Chinese authorities have dropped the mandatory animal testing requirements from their cosmetic laws, and this may just be one of the biggest news stories for the cosmetic industry after years of tireless negotiation. This is set to open huge opportunities for cruelty-free beauty brands.
From May 1st, the Chinese government effectively ended mandatory animal testing for a majority of general cosmetics, marking a major next step to embrace cruelty-free cosmetics.
The cosmetics industry in China is currently the second largest in the world and valued at $43 billion USD as of February 2021 and is projected to surpass 61 Billion USD by 2023. The new regulation is set to further boost the market potential.
The initiative was championed by the leading animal protection and advocacy group Cruelty Free International, who works to abolish all animal experiments and issues certification of cruelty-free products marked with the symbol of a leaping bunny, known as the Leaping Bunny Program. The program is the international gold standard for cruelty free consumer products.
The cosmetics industry in China is currently the second largest in the world and valued at $43 billion USD
PingPong Digital partnered with Cruelty Free International in 2018, working closely together to establish a robust online presence for the organization in China. We assisted Cruelty Free International first to create their official Weibo and WeChat accounts, launched the organization’s official Chinese name, and later obtained its initial brand awareness on Chinese social media via advertising.
We were privileged to be able to interview Michelle Thew, CEO of Cruelty Free International, to get her insights on the current shift in policy in mainland China.
A: It is great to know that joint efforts have reached a point where we are able to demonstrate that it is possible to have good quality, safe cosmetics without animal testing.
The latest provisions are the next step in enabling cruelty free companies to sell products in China without the risk of mandatory animal testing as long as some conditions set by the NMPA are met, including around GMP and availability of full safety assessment reports. We will continue to work alongside our Leaping Bunny companies, industry and the Chinese authorities to achieve further progress.
A: It’s great that Chinese consumers will soon also be able to purchase more cruelty free cosmetics approved by the Leaping Bunny program, knowing that cruelty free products are safe and of great quality.
Chinese consumers as a whole are becoming more aware of sustainability and environmental issues. Due to rising global consumer awareness and interest in cruelty free beauty products, we hope the changes to Chinese regulations will eventually result in greater choice of both local and international cruelty free brands in the market.
A: China is the world’s biggest and fastest growing market for cosmetics. It has been a long journey - but we are really excited about the future for cruelty free cosmetics in China. It is great to see these latest positive steps and we hope it won’t be long before Leaping Bunny brands can export general cosmetics to China while remaining cruelty free.
A: Our brands have not been allowed to export to China and maintain their Leaping Bunny approval.

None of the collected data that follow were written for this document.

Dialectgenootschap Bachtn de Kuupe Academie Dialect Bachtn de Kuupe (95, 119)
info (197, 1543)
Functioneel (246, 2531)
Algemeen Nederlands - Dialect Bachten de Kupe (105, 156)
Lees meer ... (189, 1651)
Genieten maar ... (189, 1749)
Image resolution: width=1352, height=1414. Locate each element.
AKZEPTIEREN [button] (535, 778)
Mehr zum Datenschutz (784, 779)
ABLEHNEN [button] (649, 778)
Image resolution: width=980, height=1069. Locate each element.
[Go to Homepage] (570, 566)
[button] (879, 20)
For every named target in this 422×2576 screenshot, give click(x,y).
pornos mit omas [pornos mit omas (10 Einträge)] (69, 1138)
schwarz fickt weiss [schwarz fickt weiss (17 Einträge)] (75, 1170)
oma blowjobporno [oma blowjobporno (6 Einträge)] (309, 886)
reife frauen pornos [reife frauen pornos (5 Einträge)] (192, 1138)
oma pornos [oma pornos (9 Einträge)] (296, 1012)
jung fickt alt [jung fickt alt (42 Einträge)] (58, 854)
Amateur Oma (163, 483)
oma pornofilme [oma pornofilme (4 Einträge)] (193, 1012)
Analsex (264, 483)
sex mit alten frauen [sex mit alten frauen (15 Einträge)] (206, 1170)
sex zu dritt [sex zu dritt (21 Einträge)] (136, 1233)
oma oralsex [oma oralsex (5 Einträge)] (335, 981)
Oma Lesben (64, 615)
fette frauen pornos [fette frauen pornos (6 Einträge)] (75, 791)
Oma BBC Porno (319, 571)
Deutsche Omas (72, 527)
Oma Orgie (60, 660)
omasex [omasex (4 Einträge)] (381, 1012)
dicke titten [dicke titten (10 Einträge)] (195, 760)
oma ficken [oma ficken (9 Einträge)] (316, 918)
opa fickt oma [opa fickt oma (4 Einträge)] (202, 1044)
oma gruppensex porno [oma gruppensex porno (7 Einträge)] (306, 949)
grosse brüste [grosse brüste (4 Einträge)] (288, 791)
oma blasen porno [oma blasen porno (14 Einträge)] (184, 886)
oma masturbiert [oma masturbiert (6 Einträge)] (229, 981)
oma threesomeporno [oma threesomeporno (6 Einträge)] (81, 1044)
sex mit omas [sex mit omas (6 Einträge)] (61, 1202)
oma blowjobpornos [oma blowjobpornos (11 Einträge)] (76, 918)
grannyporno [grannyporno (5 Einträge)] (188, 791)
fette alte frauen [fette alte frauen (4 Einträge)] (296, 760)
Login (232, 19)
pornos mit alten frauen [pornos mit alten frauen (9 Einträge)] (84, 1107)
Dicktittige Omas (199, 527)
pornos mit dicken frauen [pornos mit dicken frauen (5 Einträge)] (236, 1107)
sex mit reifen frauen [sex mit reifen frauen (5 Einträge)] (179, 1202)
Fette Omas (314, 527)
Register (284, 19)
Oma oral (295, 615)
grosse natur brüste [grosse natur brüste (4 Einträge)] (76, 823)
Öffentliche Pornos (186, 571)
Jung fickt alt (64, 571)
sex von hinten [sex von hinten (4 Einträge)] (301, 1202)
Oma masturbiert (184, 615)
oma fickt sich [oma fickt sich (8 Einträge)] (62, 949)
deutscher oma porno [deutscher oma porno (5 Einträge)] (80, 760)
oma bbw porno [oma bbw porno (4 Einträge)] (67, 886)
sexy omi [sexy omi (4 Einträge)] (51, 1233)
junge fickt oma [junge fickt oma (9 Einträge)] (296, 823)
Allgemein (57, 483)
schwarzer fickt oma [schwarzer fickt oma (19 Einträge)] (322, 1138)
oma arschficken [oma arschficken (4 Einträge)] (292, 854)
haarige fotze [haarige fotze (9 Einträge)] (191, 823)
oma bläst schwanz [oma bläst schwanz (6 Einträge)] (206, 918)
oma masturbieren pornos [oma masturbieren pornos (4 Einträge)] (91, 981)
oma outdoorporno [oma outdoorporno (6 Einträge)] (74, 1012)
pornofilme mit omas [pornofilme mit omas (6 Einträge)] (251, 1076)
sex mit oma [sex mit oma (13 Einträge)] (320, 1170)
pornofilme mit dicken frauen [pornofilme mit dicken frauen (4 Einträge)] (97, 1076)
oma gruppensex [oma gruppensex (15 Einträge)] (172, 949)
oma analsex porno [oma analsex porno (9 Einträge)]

Although China abolished the requirement for animal testing for non special-use products, including make-up, perfume and many skin care and hair care products manufactured domestically in 2015, concerns remained about post-market surveillance should any safety issues arise with a product that is already on the market. We therefore worked very closely with the authorities and our regulatory expert advisers in China to design our Leaping Bunny pilot project for brands to use domestic manufacture with an assurance that animal testing would not be triggered. That pilot has since transitioned to part of our overall Leaping Bunny program with our brands able to use this route as long as they work closely with us and our partners and meet some key criteria.
A: Obviously it takes a while to get to grips with any new system and we’re working with our brands to make sure we have everything in order. Companies will need a GMP certificate issued by the government in the country where the products are made to qualify for the animal testing waiver. As far as we’re aware, to date governments in the UK and France have announced that they have put in place those measures.
A: It is great to see these positive steps and we hope it won’t be long before Leaping Bunny brands can export general cosmetics to China while remaining cruelty free. We’re busy looking at the details, and we’re working closely with our brands, but everything is undoubtedly heading in the right direction. It’s great that Chinese consumers will soon also be able to purchase more Leaping Bunny cosmetics from the globally recognisable gold standard, knowing that products are safe and of great quality.
Prompted by the new policy, cruelty-free brands who had long been denied official entry to mainland China have started making swift moves to the mainland Chinese market. Global skincare giant Aesop launched their official WeChat mini-program store and plans to open their first offline store in mainland China by the end of the year.
It is expected that the new policy will send a shockwave to the industry and unlock a huge opportunity for the wide range of cruelty-free brands that have been overlooked by Chinese consumers, and haven’t been able to sell directly in offline retail locations or on local e-commerce platforms.